Однажды Бернарда Шоу спросили, верит ли он, что Библию написал Святой Дух. И Шоу ответил: «Любая книга, которую стоит перечитывать, написана Духом». Иными словами, книга должна выходить за пределы авторского замысла. Авторский замысел – это жалкое и обманчивое суждение человека, и в книге должно быть нечто большее. «Дон Кихот», к примеру, – это больше, чем сатира на рыцарские романы. «Дон Кихот» – это абсолютный текст, в котором для случайности нет места.

Давайте представим себе последствия этой идеи. Например, я говорю:

Бегущие струи, прозрачны, чисты{7},
И древеса, чья в них глядится крона,
И плющ, что крадется извилистой тропою…

Каждая из этих трех строк, определенно, написана ямбом. Таково было желание автора, и оно произвольно.

Но это ничто в сравнении с произведением, написанным Духом, с идеей Божественности, снизошедшей на литературу и диктующей книгу. В такой книге ничто не может быть случайным, все должно быть обосновано, вплоть до каждой буквы. Так, например, считается, что Библия начинается («Берешит бара Элохим»[2]) с буквы «Б», потому что так начинается слово «благословлять». Речь идет о книге, в которой нет ничего, абсолютно ничего, случайного. Это подводит нас к каббале, подводит к изучению букв, к священной книге, продиктованной Божеством. Это полная противоположность античным представлениям. У греков и римлян муза никогда не являла себя столь определенно.

«Гнев, богиня, воспой Ахиллеса», – призывает Гомер в начале «Илиады». Таким образом, муза здесь соответствует вдохновению. Напротив, когда мы думаем о Духе, мы думаем о чем-то более конкретном и могущественном: о Боге, который снисходит на литературу. О Боге, который пишет книгу. В такой книге нет ничего случайного: количество букв, число слогов в каждом стихе, возможность перестановки букв и словесных игр, возможность учитывать числовое значение букв – все это уже было предустановлено.

Итак, вторая великая идея книги в том, что книга может оказаться Божественным творением. Наверное, эта идея ближе к нашим нынешним представлениям, чем отношение к книге в Античности (повторюсь, книга рассматривалась всего-навсего как суррогат устного слова). Позднее вера в священную книгу ослабевает и замещается другими верованиями. Например, убежденностью, что олицетворением каждой страны является одна книга. Вспомним, что мусульмане именуют евреев «народом книги»; вспомним и фразу Генриха Гейне о нации, чья родина – книга (Гейне имел в виду Библию и евреев). Здесь перед нами новая идея: каждая страна должна быть представлена одной книгой или, по крайней мере, одним автором, написавшим несколько книг.

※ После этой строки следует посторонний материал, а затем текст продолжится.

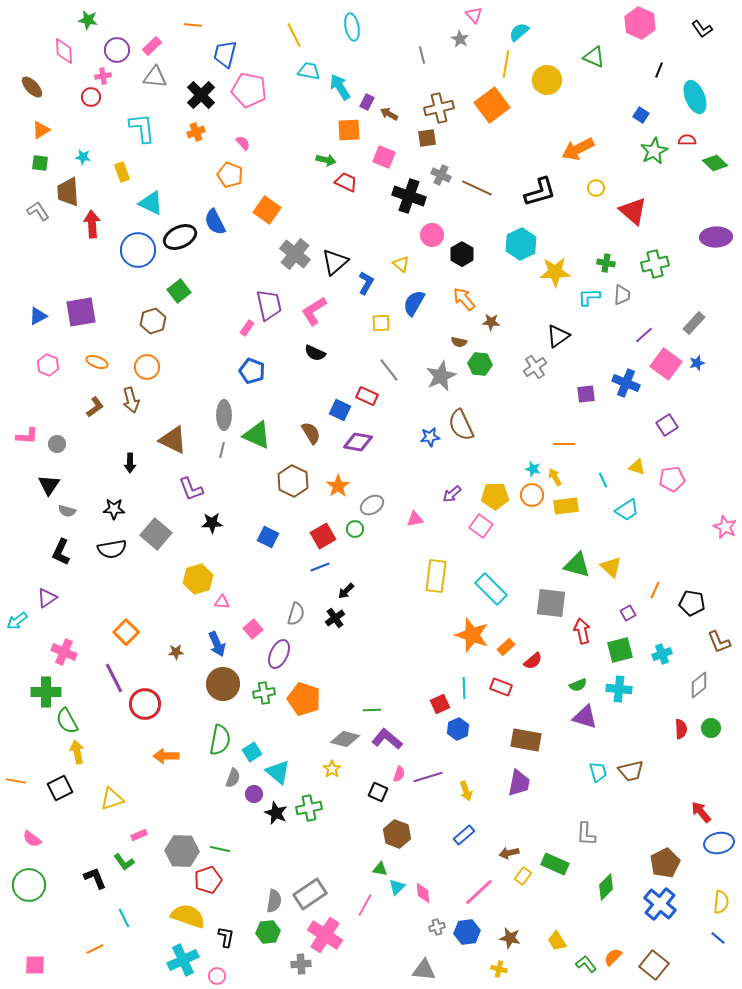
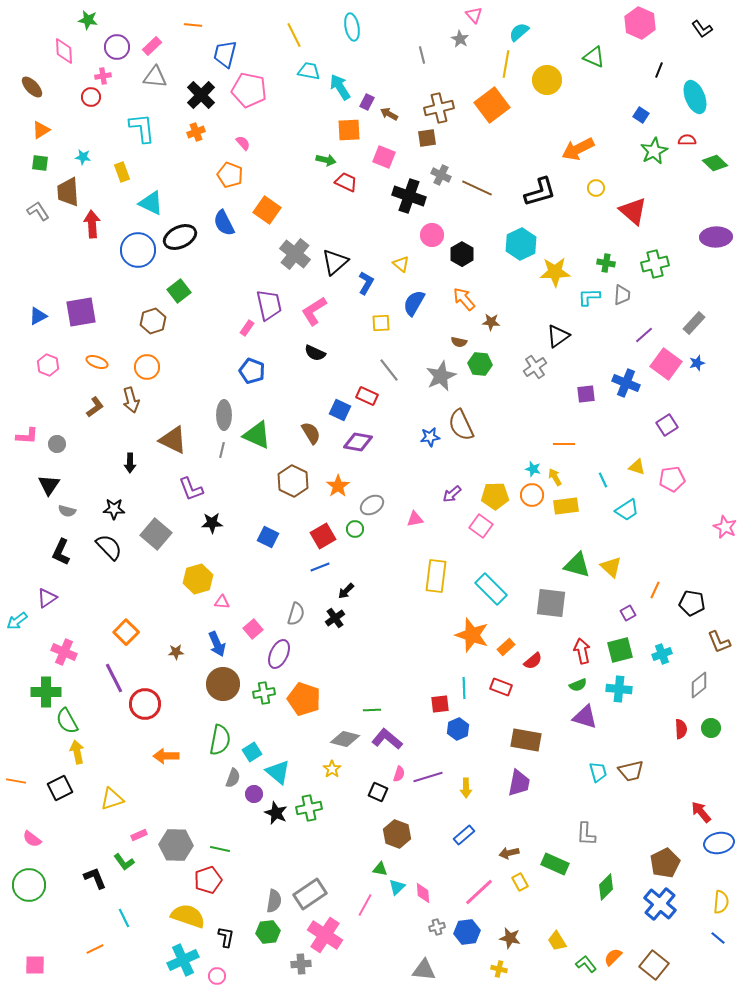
purple circle at (117, 50): moved 3 px up
blue semicircle at (215, 222): moved 9 px right, 1 px down
black semicircle at (112, 549): moved 3 px left, 2 px up; rotated 124 degrees counterclockwise
red arrow at (582, 631): moved 20 px down
red square at (440, 704): rotated 18 degrees clockwise
yellow arrow at (466, 791): moved 3 px up; rotated 18 degrees clockwise
gray hexagon at (182, 851): moved 6 px left, 6 px up
yellow rectangle at (523, 876): moved 3 px left, 6 px down; rotated 66 degrees counterclockwise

Забавно – не думаю, что кто-нибудь прежде обращал на это внимание, – что страны избрали себе писателей, которые не слишком похожи на эти страны. Англия, например, могла бы выбрать своим представителем доктора Джонсона, однако же остановила свой выбор на Шекспире, а Шекспир, скажем так, наименее английский из всех английских писателей. Для англичан типична understatement[3], когда говорят чуть меньше, чем хотят сказать. Шекспир же, наоборот, в своих метафорах склонен к гиперболе, и нас ничуть не удивило, если бы Шекспир был итальянцем или, например, евреем.

А вот случай Германии: эта удивительная страна, весьма склонная к фанатизму, выбирает себе человека толерантного, вовсе не фанатичного и не слишком озабоченного идеей родины – выбирает Гёте. Германию представляет Гёте.

Франция так и не выбрала своего единственного автора, но все-таки тяготеет к Гюго. Разумеется, я преклоняюсь перед Гюго, однако он – нетипичный француз. Гюго во Франции иностранец; Гюго со своими громадными декорациями и пространными метафорами для Франции нетипичен.